こんにちは。土木・建設業界でのAI活用と言えば、画像認識を活用したひび割れの解析技術や測量をはじめ、自動搬送を行うロボットや無人化施工システムまで、幅広く開発や実証が進んでいます。

本日ご紹介するのは、金属のサビを検知できるというAIで、主に排水機場の河川ポンプ内のサビをAIで検知できるというツールになります。これは業界初とのこと。

業界初の排水機場ポンプ内サビ検知AI

このAI技術は「クボタ機工株式会社」と、AIソリューションの「AMY(エイミー)」を開発・提供している「Automagi株式会社」の共同開発となり、排水機場の河川ポンプ内のサビ検知ツールとしては業界初となるとのこと。


出典:クボタ機工

開発の背景とその課題

河川ポンプとは、大型河川において降水量が増加した際に、本川から支川への逆流を防ぐためにある樋門(ひもん)が閉じれられた際に、行き場を失った支川の水流を本川へ汲み出すために排水機場に設置されている設備のことです。

同社では全国の河川ポンプを管理保全しているとのことで、各自治体や事業会社から要請を受けてから、1箇所に対し実地での撮影点検→判定→報告書作成までの流れを2,3人の点検員で1~2週間かけて実施していたとのこと。

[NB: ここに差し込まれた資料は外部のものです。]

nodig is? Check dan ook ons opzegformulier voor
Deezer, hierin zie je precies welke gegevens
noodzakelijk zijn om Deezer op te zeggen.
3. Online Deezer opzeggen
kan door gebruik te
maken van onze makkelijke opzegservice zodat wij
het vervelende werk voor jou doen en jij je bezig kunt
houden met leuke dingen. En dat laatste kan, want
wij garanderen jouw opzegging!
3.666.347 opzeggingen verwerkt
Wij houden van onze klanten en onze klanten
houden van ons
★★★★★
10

点検方法としては、ファイバースコープ(内視鏡)カメラをポンプ内に入れ、その映像を点検員が目視で確認するというもので、内部の腐食・異常を発見するのに時間がかかることや、判定に一定の経験や技術の習得が必要となることが課題だったそうです。

ソリューションの概要

その課題を解決すべく開発されたツールでは、内視鏡カメラで撮影された動画データをクラウド環境上のAIに転送して解析することで、その動画においてヒビがある箇所に対し、劣化度ごとに色付けされたデータを確認できるとのこと。

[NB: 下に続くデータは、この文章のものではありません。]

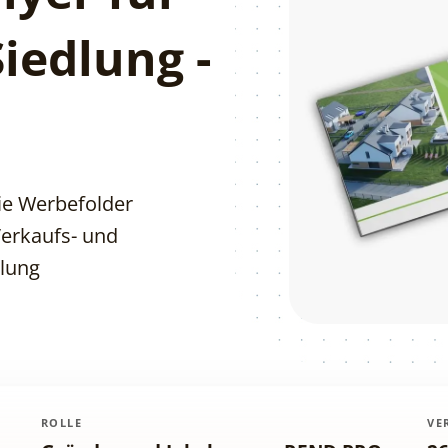
iedlung -
ie Werbefolder
Verkaufs- und
klung
ROLLE
VE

この技術は、クボタ機工がこれまでに点検した動画データをもとにして教師データを作成。そしてAutomagi社の保有するサビ検知AIの技術を応用して共同開発されています。

Automagi社といえば、鉄塔や鉄橋などのサビを画像や動画から判定するAIソリューションを開発しており、過去にこのブログでも紹介しています。

AIで鉄塔や橋梁の錆を検知。領域特定も

2018.12.06

サビ検知AIは深層学習による画像映像解析を活用し、Automagi社の独自技術も併用。膨大なサビデータを学習させたモデルにより、画像や動画からサビを98%の精度で検知し腐食の進行度に応じた劣化レベルの表現を可能にしているとのこと。


出典:Automagi

これによって、通常の人による目視ではとりこぼしていた箇所まで網羅的に検知することが可能となり、補修の必要性を判断するサポートが受けられます。

また、動画のどの部分が特に劣化度が大きいかが可視化されるので、点検の効率化にも繋がること、AIが統一基準となり検知することで、人による判定のばらつきも無くすことができるそうです。

このツールの公開について

このAIツールですが、7月29(水)~31日(金)の間にインテックス大阪で実施される「メンテナンスレジリエンスOSAKA2020」にて、クボタ機工の出展ブースで公開されています。ご興味のある方は訪れてみてはいかがでしょうか?


出典:JMA

まとめ

今後、このツールを運用しデータを追加していくことで、より精度の高いエンジンの開発を継続していくとのこと。また、追加で目視判断していたサビ以外の劣化や異常に関しても並行して検知するモデルを構築しているとのことで、機能は順次実装されていくそうです。

多くの調査データは所謂データ資産でもあり、AIと合わせることで今回のような新たな調査ツールの開発に繋がります。過去の調査データ等の重要性は益々高まることでしょう。今後のためにも閲覧頻度の下がったデータに関してもしっかり保管・管理していくことが大事ですね。